> _Structured page parsing data_:
*-*-*
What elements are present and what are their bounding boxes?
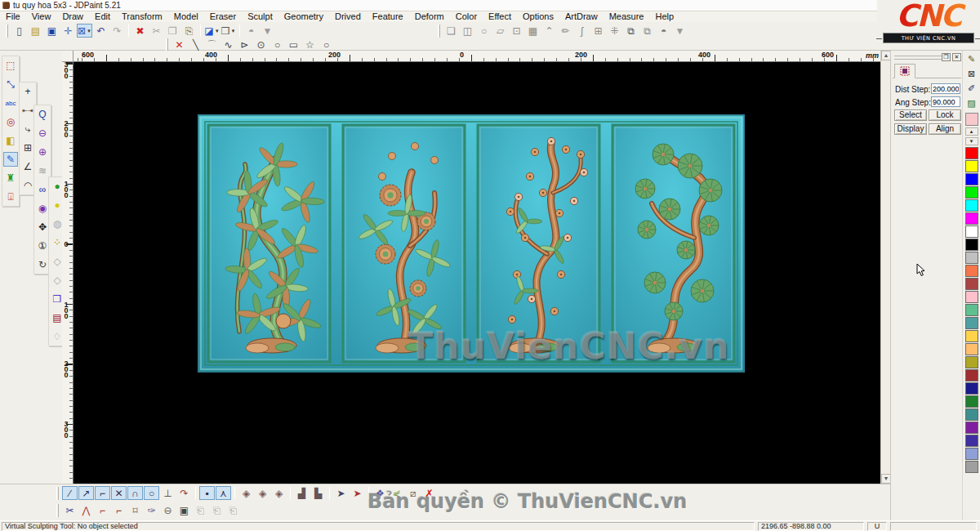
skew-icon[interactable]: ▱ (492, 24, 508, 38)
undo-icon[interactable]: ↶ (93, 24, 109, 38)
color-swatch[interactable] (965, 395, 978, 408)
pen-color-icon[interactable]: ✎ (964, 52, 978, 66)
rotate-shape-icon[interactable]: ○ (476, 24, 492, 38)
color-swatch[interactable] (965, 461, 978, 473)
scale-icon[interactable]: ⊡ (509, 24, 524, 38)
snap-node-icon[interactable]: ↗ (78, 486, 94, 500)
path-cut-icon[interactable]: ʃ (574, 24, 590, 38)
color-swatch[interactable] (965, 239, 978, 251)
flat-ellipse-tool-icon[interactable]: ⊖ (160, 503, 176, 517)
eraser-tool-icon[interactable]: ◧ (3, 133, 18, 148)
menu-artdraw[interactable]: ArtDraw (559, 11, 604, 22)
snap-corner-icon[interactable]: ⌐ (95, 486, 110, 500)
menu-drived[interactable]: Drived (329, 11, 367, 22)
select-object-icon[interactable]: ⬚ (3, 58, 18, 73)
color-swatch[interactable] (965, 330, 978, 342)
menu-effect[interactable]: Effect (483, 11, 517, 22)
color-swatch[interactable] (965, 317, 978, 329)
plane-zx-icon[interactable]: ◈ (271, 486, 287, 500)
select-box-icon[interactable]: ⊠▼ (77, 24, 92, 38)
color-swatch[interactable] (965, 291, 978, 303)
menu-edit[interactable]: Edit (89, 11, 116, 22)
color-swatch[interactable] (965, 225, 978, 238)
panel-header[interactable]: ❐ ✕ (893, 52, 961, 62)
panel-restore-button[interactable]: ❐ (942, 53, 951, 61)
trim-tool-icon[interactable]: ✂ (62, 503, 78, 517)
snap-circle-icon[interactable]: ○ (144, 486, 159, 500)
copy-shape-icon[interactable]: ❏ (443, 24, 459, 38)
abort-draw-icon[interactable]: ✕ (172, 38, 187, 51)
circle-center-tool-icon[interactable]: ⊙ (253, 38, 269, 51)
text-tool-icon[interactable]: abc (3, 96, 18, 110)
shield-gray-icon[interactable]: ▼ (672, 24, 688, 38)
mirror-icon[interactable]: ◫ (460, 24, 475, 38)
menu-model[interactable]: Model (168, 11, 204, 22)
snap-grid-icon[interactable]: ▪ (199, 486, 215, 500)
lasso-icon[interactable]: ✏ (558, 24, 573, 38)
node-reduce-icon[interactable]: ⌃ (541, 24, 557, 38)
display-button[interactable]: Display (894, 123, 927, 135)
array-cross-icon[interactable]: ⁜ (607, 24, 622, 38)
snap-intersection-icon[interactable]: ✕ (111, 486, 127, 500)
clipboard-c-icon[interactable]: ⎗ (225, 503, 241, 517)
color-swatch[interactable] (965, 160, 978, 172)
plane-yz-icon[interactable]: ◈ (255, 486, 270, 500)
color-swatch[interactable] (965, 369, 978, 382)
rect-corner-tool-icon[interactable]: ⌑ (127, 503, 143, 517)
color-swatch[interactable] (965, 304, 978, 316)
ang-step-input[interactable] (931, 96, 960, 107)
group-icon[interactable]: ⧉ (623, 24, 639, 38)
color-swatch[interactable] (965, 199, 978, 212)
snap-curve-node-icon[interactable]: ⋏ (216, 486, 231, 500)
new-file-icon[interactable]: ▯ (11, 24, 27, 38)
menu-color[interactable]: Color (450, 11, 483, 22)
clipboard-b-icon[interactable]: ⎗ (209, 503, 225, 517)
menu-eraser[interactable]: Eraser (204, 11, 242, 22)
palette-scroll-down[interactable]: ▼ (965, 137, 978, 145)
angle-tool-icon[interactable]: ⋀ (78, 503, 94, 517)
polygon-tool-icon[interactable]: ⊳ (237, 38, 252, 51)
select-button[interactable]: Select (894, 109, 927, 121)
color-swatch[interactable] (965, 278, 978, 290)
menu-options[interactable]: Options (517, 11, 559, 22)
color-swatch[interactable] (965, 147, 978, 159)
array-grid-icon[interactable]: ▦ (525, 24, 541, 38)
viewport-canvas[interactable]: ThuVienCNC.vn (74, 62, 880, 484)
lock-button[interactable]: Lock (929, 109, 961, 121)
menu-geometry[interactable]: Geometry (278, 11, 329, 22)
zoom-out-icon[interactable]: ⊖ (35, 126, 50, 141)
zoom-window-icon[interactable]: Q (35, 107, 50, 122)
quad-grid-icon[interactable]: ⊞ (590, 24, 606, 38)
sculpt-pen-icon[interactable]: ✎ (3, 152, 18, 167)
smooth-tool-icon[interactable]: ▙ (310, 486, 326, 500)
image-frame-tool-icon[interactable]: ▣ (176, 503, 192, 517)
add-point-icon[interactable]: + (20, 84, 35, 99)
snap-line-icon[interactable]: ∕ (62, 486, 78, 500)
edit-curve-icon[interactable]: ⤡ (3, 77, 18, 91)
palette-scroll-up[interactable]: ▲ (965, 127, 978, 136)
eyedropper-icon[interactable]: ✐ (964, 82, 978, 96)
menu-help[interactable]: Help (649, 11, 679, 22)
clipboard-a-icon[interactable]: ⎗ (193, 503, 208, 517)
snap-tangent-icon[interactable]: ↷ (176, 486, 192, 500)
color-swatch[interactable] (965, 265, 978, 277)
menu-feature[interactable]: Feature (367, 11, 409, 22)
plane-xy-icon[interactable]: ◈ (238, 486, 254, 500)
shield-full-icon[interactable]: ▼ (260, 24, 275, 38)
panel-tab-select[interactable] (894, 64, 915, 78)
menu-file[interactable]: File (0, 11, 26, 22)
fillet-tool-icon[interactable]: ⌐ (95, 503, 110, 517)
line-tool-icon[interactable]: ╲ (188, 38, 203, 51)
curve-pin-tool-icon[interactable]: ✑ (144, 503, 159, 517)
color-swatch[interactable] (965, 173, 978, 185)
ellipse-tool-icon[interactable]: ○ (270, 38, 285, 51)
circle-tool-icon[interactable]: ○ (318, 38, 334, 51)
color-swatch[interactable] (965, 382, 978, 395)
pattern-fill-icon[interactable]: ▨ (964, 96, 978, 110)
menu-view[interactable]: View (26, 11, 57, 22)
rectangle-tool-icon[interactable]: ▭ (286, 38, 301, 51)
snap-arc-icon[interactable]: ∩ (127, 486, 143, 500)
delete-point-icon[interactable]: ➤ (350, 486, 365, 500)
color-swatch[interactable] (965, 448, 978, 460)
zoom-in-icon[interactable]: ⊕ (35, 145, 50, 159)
*-*-*
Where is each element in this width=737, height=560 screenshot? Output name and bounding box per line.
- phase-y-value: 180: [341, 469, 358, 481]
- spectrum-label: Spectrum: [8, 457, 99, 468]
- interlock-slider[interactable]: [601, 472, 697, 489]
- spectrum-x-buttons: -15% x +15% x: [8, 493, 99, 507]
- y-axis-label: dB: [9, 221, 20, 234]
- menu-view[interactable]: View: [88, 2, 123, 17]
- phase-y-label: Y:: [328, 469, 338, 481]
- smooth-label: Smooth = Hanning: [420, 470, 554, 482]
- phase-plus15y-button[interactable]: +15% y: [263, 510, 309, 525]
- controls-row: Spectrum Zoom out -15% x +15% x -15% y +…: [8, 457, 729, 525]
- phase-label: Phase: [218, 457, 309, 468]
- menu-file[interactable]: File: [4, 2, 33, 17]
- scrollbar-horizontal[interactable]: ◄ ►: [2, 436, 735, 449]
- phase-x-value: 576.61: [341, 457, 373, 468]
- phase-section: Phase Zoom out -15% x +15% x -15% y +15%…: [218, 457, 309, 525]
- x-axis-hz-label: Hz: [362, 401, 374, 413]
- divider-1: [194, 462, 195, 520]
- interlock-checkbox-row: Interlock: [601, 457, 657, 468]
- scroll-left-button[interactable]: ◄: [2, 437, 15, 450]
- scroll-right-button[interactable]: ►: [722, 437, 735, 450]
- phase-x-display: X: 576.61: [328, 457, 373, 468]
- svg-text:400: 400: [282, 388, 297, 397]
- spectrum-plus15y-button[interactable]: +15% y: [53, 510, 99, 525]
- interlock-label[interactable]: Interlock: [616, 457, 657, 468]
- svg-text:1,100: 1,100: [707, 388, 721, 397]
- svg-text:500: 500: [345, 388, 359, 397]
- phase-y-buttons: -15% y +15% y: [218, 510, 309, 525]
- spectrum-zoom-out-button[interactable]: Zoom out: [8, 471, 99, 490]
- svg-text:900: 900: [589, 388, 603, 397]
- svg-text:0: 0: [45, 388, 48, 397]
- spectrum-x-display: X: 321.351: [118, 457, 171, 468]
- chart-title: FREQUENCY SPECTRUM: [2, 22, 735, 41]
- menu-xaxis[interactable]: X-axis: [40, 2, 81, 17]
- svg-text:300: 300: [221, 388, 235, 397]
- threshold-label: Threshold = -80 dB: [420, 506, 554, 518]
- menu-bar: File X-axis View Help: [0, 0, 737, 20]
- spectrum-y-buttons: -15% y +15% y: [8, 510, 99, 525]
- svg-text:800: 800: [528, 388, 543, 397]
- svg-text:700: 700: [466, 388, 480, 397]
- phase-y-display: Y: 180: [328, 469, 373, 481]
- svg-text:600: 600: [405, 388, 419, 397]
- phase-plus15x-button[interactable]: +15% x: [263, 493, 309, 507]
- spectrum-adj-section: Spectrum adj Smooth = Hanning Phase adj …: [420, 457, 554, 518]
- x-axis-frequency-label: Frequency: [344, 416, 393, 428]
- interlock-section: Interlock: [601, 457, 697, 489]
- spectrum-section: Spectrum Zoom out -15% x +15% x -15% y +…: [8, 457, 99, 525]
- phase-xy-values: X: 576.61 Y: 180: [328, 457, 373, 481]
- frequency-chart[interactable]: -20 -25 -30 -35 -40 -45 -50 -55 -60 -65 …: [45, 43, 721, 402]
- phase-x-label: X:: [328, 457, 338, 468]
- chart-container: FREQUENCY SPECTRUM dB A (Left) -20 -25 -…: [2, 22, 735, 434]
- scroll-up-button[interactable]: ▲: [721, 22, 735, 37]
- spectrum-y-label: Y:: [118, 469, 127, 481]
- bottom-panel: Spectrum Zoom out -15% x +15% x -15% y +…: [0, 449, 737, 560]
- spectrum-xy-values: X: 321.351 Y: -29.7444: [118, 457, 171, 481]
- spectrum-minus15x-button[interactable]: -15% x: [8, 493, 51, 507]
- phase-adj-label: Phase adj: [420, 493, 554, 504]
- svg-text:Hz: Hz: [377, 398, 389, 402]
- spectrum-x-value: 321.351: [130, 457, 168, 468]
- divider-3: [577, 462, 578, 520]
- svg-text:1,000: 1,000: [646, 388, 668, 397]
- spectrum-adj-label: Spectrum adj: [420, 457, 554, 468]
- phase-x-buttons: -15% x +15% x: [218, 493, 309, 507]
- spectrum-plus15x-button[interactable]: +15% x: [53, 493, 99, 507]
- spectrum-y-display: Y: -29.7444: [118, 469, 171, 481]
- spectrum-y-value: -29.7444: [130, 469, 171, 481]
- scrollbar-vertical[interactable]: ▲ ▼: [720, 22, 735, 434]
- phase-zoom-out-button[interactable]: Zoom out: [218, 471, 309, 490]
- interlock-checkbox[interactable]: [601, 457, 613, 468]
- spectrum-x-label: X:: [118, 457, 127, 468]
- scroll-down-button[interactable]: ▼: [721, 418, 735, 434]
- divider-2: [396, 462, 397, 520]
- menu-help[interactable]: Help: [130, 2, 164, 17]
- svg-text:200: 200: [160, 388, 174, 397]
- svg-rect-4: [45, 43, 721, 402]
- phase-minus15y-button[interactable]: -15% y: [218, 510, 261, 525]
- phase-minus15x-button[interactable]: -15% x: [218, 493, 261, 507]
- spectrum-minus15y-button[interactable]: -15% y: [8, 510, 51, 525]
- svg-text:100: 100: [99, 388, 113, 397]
*-*-*
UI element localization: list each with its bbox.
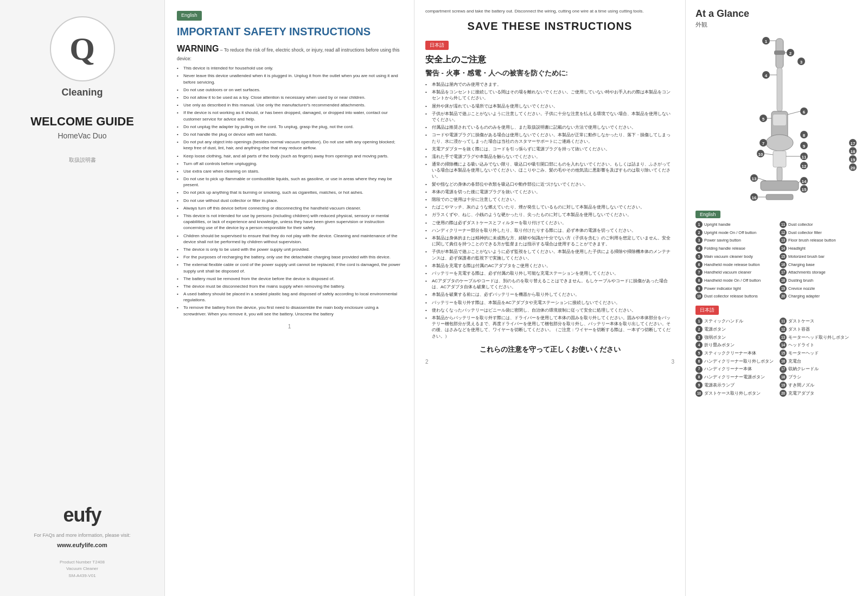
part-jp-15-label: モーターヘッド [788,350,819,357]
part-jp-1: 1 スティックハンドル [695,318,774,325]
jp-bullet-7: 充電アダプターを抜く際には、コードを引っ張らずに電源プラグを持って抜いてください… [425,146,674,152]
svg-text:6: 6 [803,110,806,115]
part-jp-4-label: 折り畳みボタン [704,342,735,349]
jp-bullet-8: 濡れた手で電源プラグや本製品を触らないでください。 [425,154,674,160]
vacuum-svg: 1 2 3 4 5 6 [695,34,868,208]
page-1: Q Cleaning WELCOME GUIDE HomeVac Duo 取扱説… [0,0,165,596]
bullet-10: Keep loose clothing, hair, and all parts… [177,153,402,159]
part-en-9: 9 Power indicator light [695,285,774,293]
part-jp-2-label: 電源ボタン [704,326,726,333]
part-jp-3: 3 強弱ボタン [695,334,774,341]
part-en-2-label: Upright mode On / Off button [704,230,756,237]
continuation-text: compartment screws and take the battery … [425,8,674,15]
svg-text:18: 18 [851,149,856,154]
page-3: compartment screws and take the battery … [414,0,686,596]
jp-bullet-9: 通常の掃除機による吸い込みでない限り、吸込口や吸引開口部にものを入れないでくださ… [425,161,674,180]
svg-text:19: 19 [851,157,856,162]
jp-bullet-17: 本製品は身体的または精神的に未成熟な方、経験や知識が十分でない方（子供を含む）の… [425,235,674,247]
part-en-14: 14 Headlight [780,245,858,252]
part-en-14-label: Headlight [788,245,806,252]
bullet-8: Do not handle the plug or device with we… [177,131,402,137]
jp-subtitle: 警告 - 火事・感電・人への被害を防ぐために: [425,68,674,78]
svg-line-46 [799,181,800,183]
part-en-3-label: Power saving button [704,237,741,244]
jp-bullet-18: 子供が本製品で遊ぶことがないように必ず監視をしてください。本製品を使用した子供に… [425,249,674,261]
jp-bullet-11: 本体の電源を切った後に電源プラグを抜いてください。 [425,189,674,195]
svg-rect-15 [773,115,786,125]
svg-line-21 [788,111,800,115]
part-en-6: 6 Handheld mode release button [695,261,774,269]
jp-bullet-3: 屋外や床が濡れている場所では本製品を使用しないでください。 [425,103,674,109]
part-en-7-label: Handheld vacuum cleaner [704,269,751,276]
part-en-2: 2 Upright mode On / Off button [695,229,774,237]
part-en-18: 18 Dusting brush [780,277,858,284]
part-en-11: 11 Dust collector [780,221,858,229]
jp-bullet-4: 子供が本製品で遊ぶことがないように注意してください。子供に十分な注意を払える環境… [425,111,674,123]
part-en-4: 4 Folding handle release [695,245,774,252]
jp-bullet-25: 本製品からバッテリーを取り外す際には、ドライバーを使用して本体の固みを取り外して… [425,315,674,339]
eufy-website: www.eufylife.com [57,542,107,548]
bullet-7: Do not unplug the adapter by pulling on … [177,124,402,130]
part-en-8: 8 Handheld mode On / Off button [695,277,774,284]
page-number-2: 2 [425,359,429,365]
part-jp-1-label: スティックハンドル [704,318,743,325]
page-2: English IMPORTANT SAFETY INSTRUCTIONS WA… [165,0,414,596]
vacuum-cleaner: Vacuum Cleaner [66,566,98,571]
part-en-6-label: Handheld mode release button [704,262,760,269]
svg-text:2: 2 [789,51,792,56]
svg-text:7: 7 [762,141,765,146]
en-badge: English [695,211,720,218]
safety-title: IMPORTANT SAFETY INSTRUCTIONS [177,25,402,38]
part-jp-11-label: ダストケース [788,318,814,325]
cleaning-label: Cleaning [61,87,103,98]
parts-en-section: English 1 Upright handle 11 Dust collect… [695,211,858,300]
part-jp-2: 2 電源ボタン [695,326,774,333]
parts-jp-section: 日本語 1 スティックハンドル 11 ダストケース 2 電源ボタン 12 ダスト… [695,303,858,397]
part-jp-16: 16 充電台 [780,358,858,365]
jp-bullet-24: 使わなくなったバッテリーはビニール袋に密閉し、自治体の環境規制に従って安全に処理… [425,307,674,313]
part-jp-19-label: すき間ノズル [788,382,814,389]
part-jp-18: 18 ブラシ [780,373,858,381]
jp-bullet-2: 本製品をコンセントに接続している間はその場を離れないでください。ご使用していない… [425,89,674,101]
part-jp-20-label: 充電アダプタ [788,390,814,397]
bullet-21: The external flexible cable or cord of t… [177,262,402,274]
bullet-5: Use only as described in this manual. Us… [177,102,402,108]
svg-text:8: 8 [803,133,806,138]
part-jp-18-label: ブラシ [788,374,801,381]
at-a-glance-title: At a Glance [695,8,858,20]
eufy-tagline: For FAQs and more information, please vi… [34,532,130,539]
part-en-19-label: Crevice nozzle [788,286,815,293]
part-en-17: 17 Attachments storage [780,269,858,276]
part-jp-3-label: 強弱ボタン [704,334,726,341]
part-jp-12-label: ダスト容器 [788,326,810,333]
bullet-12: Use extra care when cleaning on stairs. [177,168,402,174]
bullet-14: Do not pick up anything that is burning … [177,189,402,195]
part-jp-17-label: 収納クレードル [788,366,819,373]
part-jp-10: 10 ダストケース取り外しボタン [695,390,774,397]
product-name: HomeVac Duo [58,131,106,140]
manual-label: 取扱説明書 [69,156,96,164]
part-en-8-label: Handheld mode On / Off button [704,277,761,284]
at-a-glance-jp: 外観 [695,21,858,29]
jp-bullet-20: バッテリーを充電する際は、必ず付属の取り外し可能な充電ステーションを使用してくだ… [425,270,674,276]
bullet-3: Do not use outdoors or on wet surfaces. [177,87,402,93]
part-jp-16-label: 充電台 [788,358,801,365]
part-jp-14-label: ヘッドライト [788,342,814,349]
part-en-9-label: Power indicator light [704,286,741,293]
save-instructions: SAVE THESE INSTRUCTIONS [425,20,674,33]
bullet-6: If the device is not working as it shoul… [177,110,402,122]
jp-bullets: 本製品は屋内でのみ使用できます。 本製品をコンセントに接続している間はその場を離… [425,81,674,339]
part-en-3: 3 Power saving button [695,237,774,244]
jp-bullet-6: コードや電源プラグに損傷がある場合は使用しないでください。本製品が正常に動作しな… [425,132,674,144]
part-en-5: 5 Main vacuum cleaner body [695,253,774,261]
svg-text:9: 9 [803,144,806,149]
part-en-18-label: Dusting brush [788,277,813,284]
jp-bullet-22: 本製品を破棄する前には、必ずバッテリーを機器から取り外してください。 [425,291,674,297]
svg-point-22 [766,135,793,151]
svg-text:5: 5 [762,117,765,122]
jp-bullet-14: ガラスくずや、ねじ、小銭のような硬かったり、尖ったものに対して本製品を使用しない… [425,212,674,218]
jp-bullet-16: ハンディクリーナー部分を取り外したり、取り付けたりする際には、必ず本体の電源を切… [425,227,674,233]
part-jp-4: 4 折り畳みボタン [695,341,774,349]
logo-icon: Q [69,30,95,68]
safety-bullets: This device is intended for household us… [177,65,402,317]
*-*-*
> _DIRECTIONS_: Go through the data and show every line where "display" occurs.

> _SOLUTION TO THE PROBLEM_:
display-button[interactable]: Display (894, 123, 927, 135)
- phase-x-display: X: 576.61: [328, 457, 373, 468]
- spectrum-x-display: X: 321.351: [118, 457, 171, 468]
- phase-y-display: Y: 180: [328, 469, 373, 481]
- spectrum-y-display: Y: -29.7444: [118, 469, 171, 481]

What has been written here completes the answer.